Selon la professeure Lau, on peut mettre à contribution les méthodes utilisées pour apprendre une langue pour tirer des conclusions au sujet de l'apprentissage d’une autre langue. D’après elle, cette mise en parallèle permet d’atténuer les craintes de la maîtrise d’une langue seconde ou même d’une troisième langue. Il s’agit d’un élément important auquel une équipe de recherche interuniversitaire a choisi de porter attention.

Le nombre d’allophones – le terme utilisé au Canada pour décrire les personnes dont la langue maternelle n’est ni le français ni l’anglais – a dépassé le millier d’élèves dans la seule Commission scolaire de la Région-de-Sherbrooke (CSRS). Cette croissance démographique et cette diversification du public scolaire apportent de nouvelles questions, à savoir comment ces élèves – et leurs enseignants – peuvent tirer profit des langues d’origine à leur avantage.

Dans le cadre de leur étude pluridisciplinaire, des chercheuses et chercheurs de l’Université Bishop’s et de l’Université de Sherbrooke unissent leurs efforts pour étudier des méthodes pédagogiques qui soutiennent l’acquisition de compétences en lecture et en écriture chez des élèves allophones intégrés dans les classes ordinaires, lors de la transition du primaire au secondaire.

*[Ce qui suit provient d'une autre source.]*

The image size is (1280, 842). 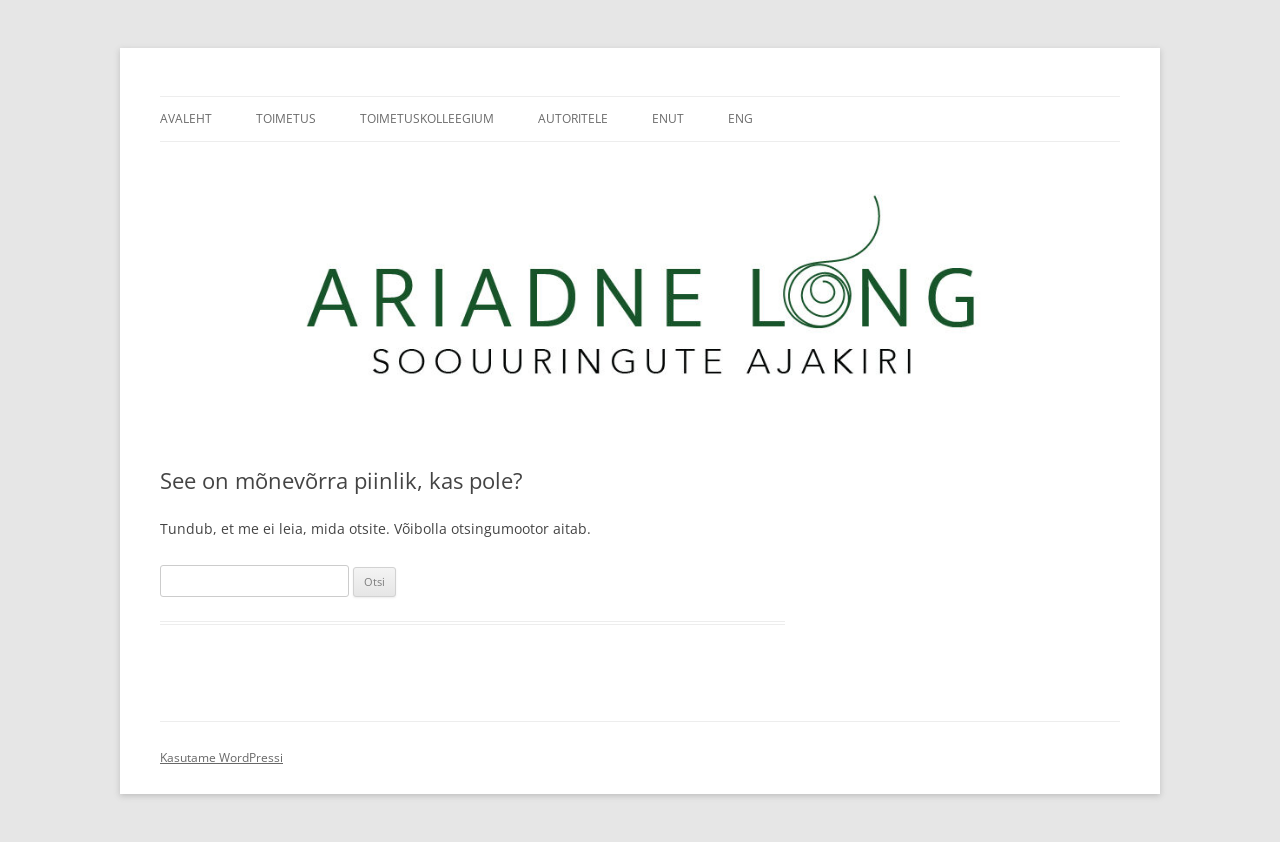 I want to click on Kasutame WordPressi, so click(x=221, y=757).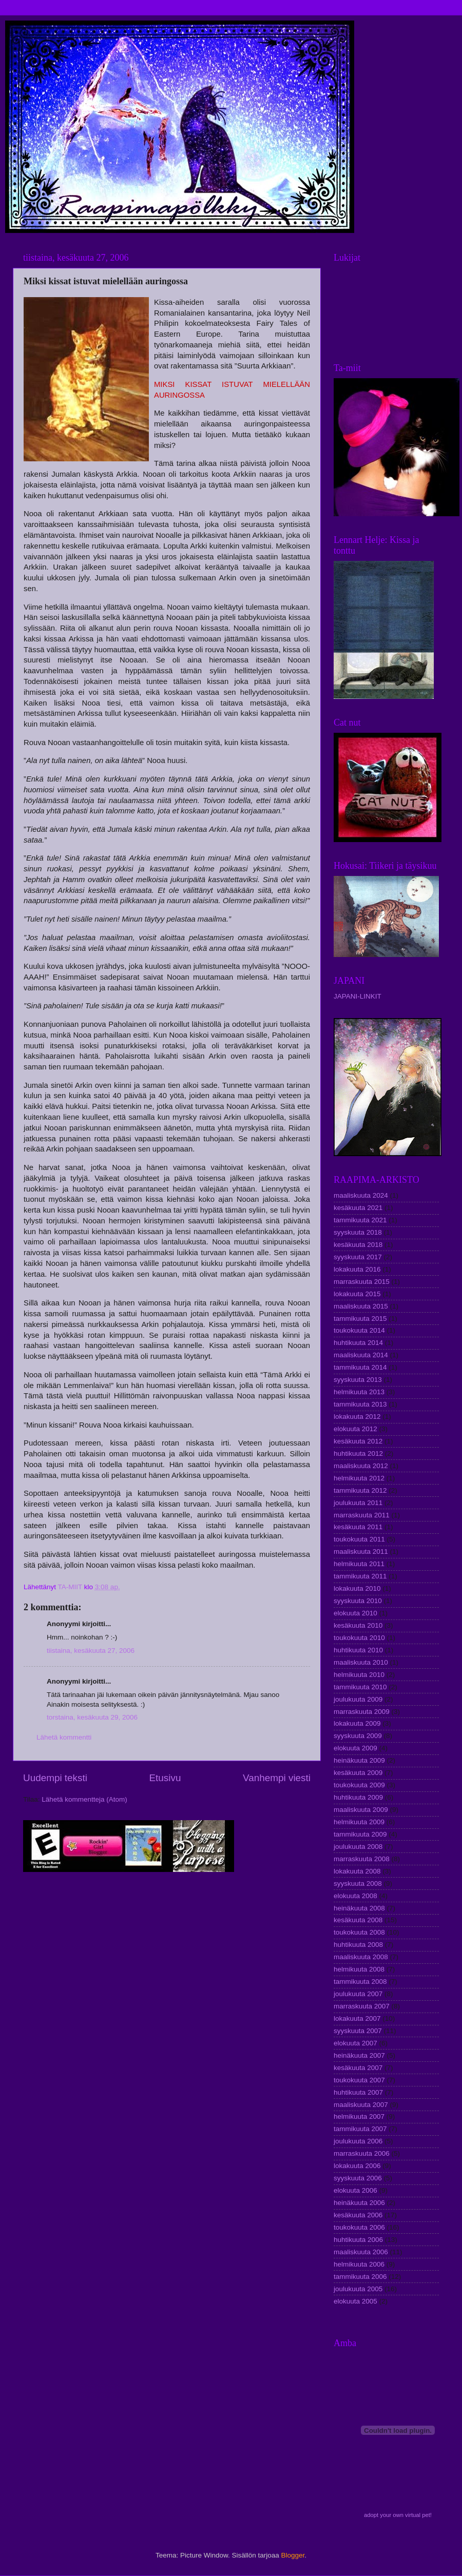 This screenshot has height=2576, width=462. I want to click on toukokuuta 2011, so click(359, 1539).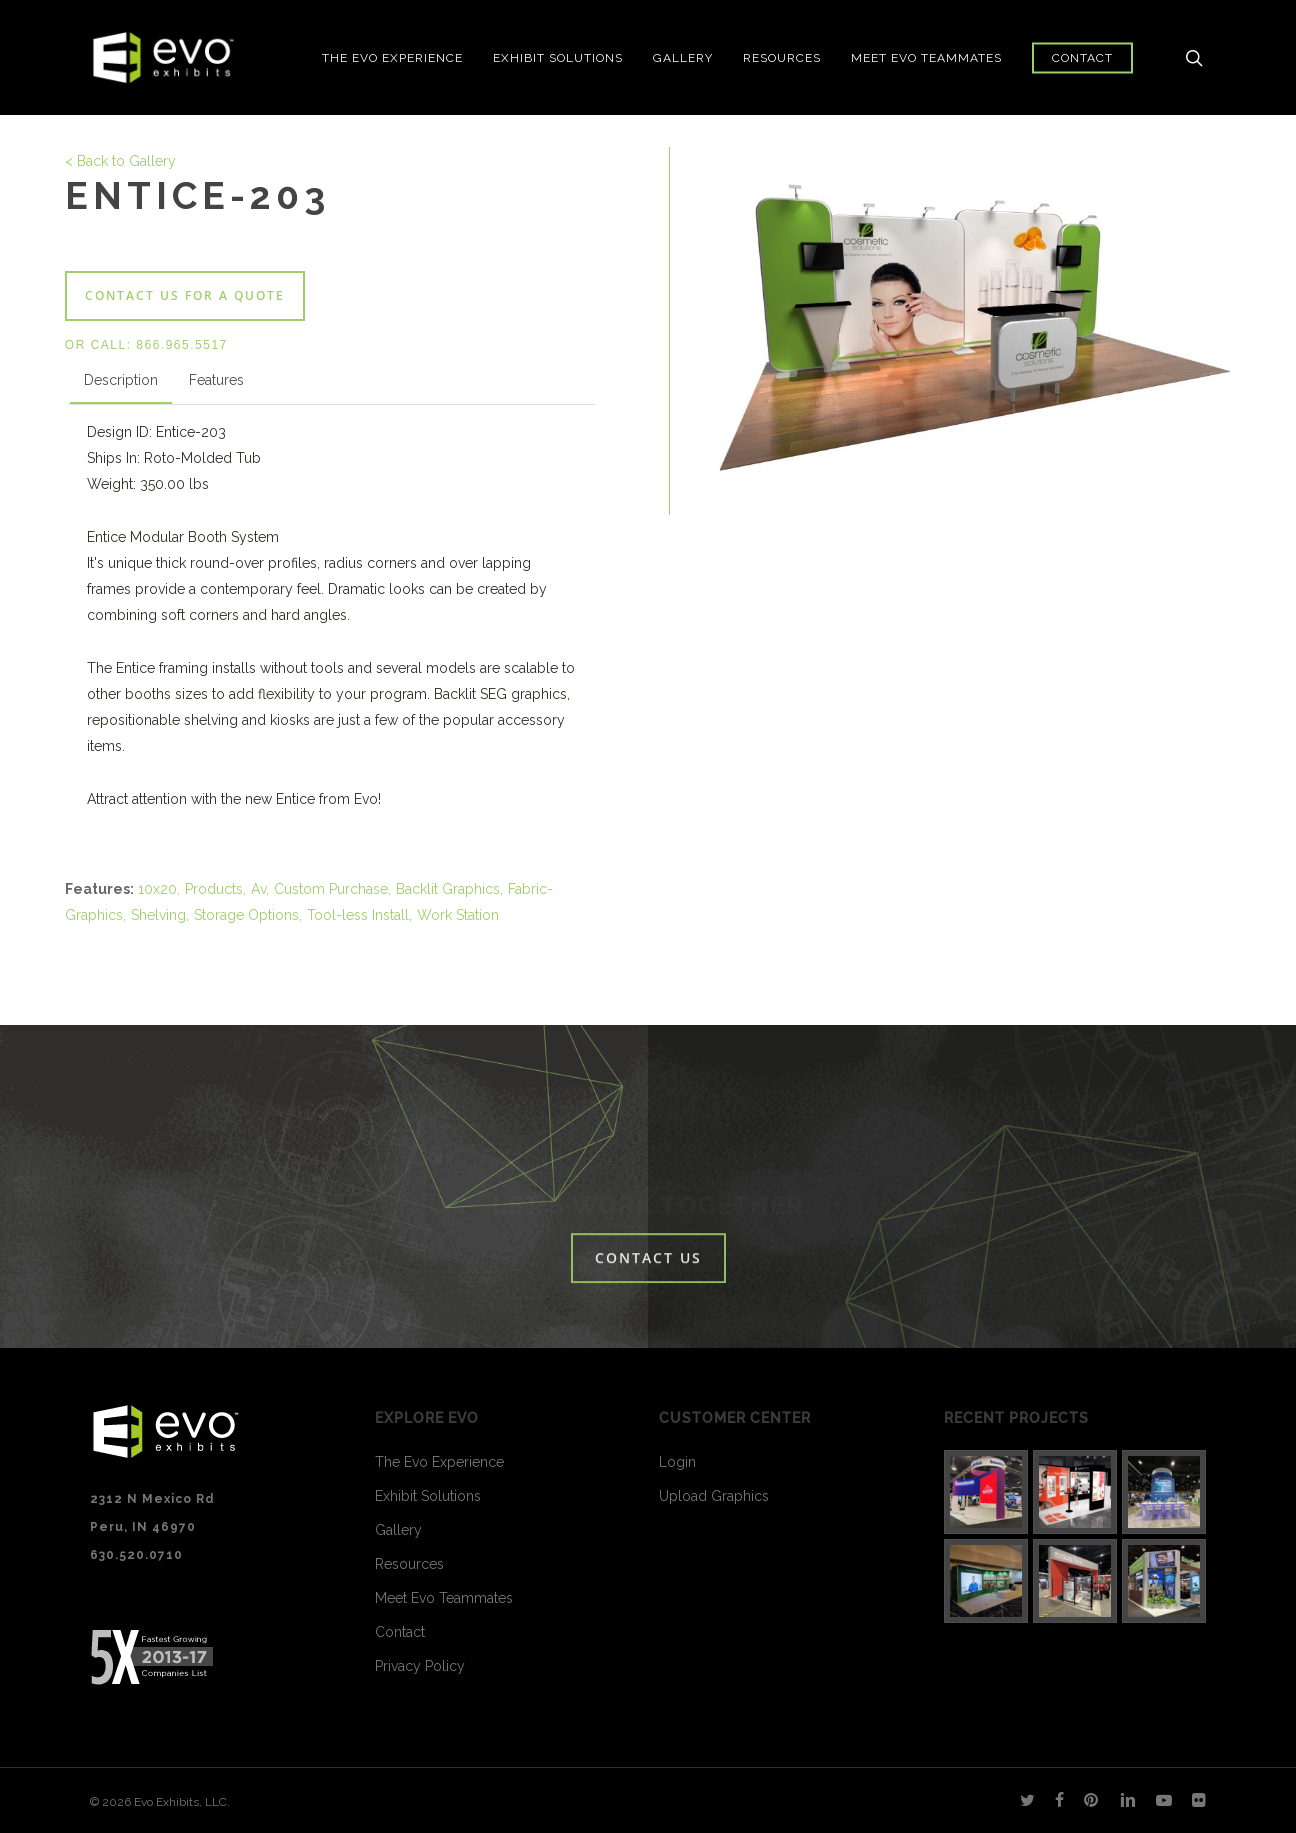  Describe the element at coordinates (428, 1496) in the screenshot. I see `Exhibit Solutions` at that location.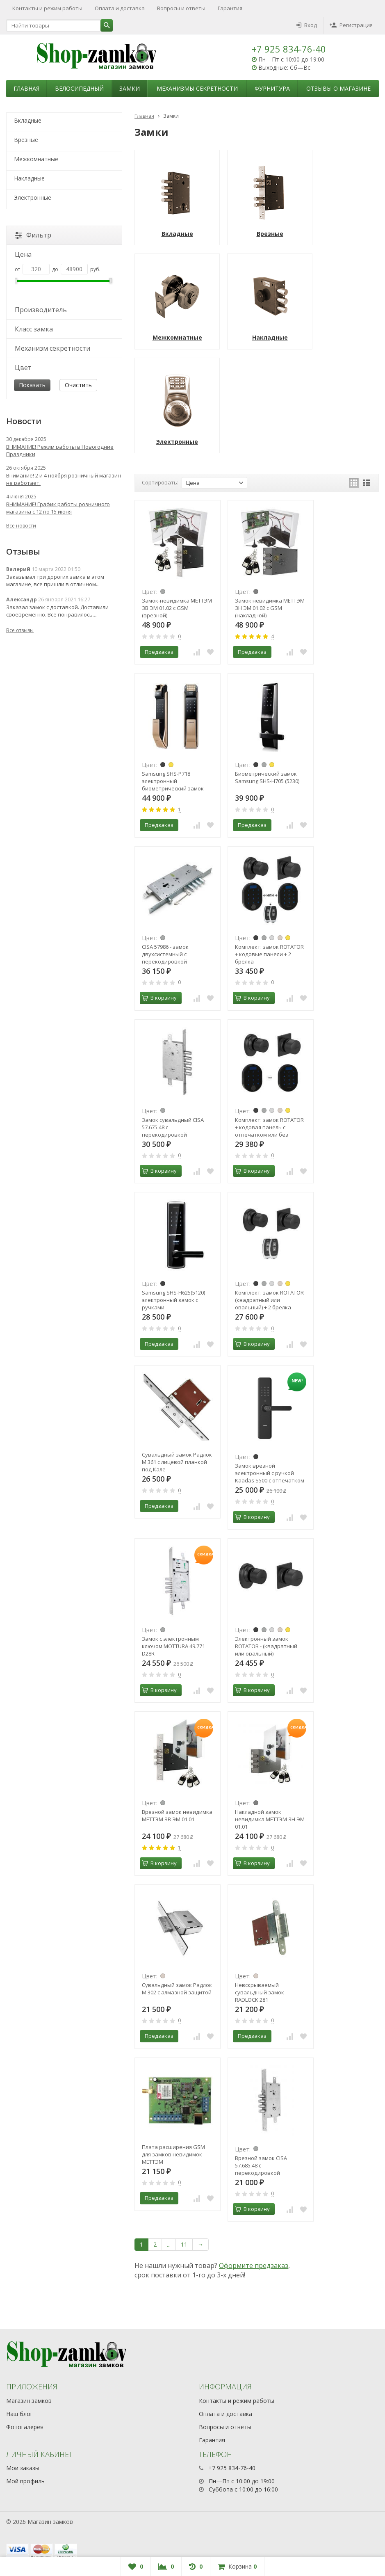  What do you see at coordinates (24, 2427) in the screenshot?
I see `Фотогалерея` at bounding box center [24, 2427].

Dirigé par le professeur Olivier Dezutter de l’Université de Sherbrooke, le projet se fonde sur une réalité bien présente dans les Cantons-de-l’Est : la croissance soutenue de la population étudiante allophone. Cette réalité préoccupait également les responsables des services pédagogiques de la CSRS, en collaboration avec qui le projet a été élaboré. Très vite, un besoin prioritaire a émergé : l’appui aux personnes enseignantes.

Un enseignant peut se retrouver tout à coup dans une classe comprenant trois, quatre, parfois cinq élèves qui n'ont pas le français comme langue première, explique le professeur Dezutter. Cela présente un défi; le personnel doit apprendre à diversifier ses méthodes d'enseignement.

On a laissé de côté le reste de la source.